Wednesday, May 1, 2013

Super Hi-Fi - "Single Payer" on Electric Cowbell Records



Unlike most punk or rock seven inches, a band like Super Hi-Fi isn't the sort of thing that comes together in a weekend with friends who have no formal training. Not that sometimes it completely works but a five piece funk band with a double trombone section requires a minimum of probably half a century of training to get to the point of Super Hi-Fi. The jazz dub combination of styles takes dedication to first absorb and repeat everything that came before in technique and concepts but then to get anywhere original you have to then basically start over completely. It's an insane, daunting approach that just means they are more dedicated than most of these bands that put out a single and break up before getting rid of the 300 copies. This dedication translates into a heavily crafted, perfectly recorded single on Electric Cowbell.

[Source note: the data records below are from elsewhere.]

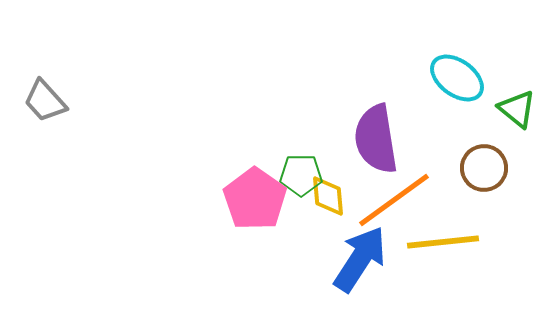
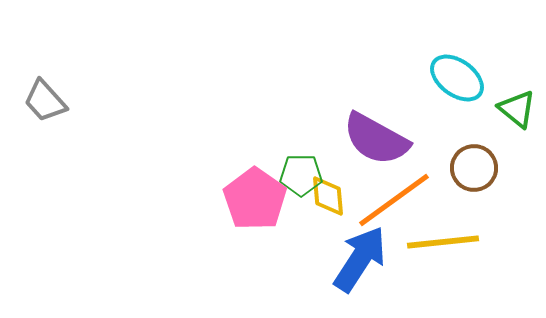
purple semicircle: rotated 52 degrees counterclockwise
brown circle: moved 10 px left
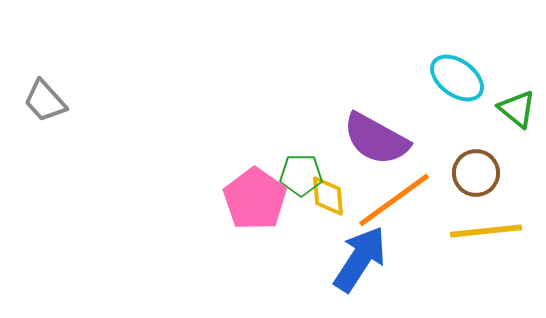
brown circle: moved 2 px right, 5 px down
yellow line: moved 43 px right, 11 px up
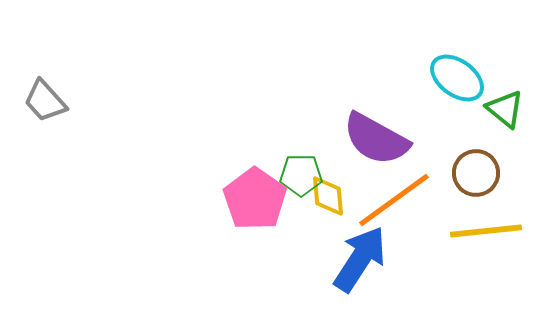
green triangle: moved 12 px left
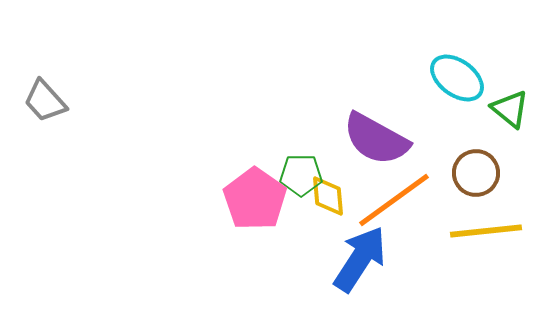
green triangle: moved 5 px right
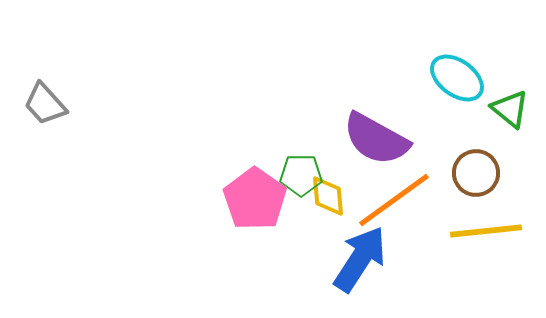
gray trapezoid: moved 3 px down
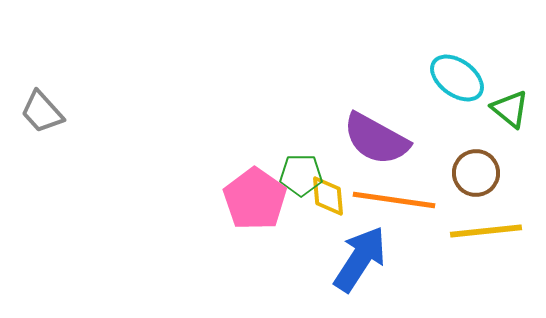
gray trapezoid: moved 3 px left, 8 px down
orange line: rotated 44 degrees clockwise
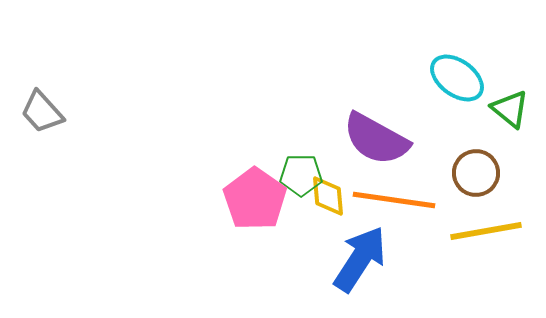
yellow line: rotated 4 degrees counterclockwise
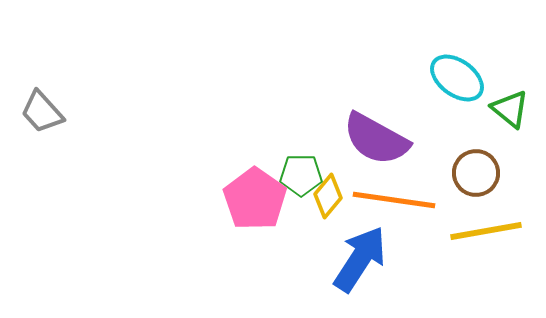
yellow diamond: rotated 45 degrees clockwise
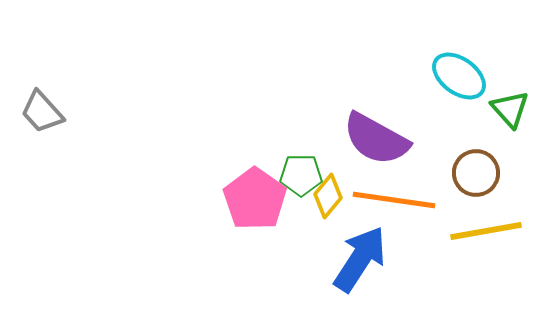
cyan ellipse: moved 2 px right, 2 px up
green triangle: rotated 9 degrees clockwise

"Single Payer" is going to reintroduce those familiar with the echo/dub sound that began with King Tubby. They've got heavy rim shot gymnastics and small jabs at an electric guitar with just a single barred chord; the most minimal approach to establish the melody. Fantastic horn work that’s as constructed and exacting as that brief stab on the electric, even getting a little dark with the ultra low-end brass. Low blows working in a way most bass lines can't get to in its combination of brightness and groove. Drawing on that jazz tradition of establishing the melody and then breaking it down and exploring every permutation. Muted and fragmented like this electric rhythm, it's a strange kind of tropicalia, with the echo veering into space. Interesting sampled delays work in but these horns are the stars almost taking over the absent vocal, singing across scales with the same range of emotion.

“Singe Payer - Victor Rice Dub Part II”, isolates that horn section to set expectations to start up the melody and drop it out, delaying the echo a thousand fold, bringing the high-hat out to the front. The echo's of these sounds folding in on themselves exponentially complicate the rhythms. Keeping this weird tension in repeatedly starting and stopping at odd intervals, it's own timing recreated out of the main hits with every delay at it's own irregular speed. Like a cars engine turning over, is it going to make it? Hesitating to catch while the disc keeps spinning. A fog horn bleat from a heavy manipulated trombone because Victor's willing to tamper with the very speeds and source. Chopping up dub to an almost inhuman electronic degree, in an attempt to take back some of the precision Super Hi-Fi brought to the table. Were they too natural, too organic? He's got to whip this track back into mechanical shape leaving no trace whatsoever of the hands that shaped it.

Get this from Electric Cowbell Records, looks like they have a full length from these guys as well.